Exercise directions: Check every line of the data and copy the ones where "Pereira" appears.

Data records:
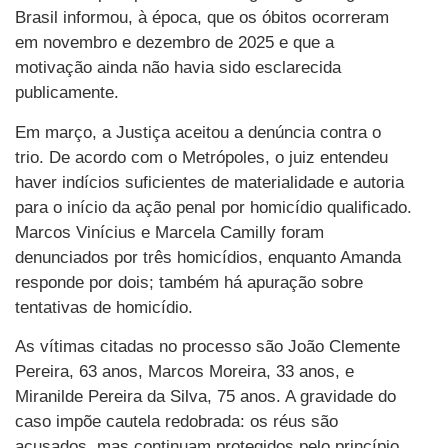
Brasil informou, à época, que os óbitos ocorreram
em novembro e dezembro de 2025 e que a
motivação ainda não havia sido esclarecida
publicamente.
Em março, a Justiça aceitou a denúncia contra o
trio. De acordo com o Metrópoles, o juiz entendeu
haver indícios suficientes de materialidade e autoria
para o início da ação penal por homicídio qualificado.
Marcos Vinícius e Marcela Camilly foram
denunciados por três homicídios, enquanto Amanda
responde por dois; também há apuração sobre
tentativas de homicídio.
As vítimas citadas no processo são João Clemente
Pereira, 63 anos, Marcos Moreira, 33 anos, e
Miranilde Pereira da Silva, 75 anos. A gravidade do
caso impõe cautela redobrada: os réus são
acusados, mas continuam protegidos pelo princípio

Task response:
Pereira, 63 anos, Marcos Moreira, 33 anos, e
Miranilde Pereira da Silva, 75 anos. A gravidade do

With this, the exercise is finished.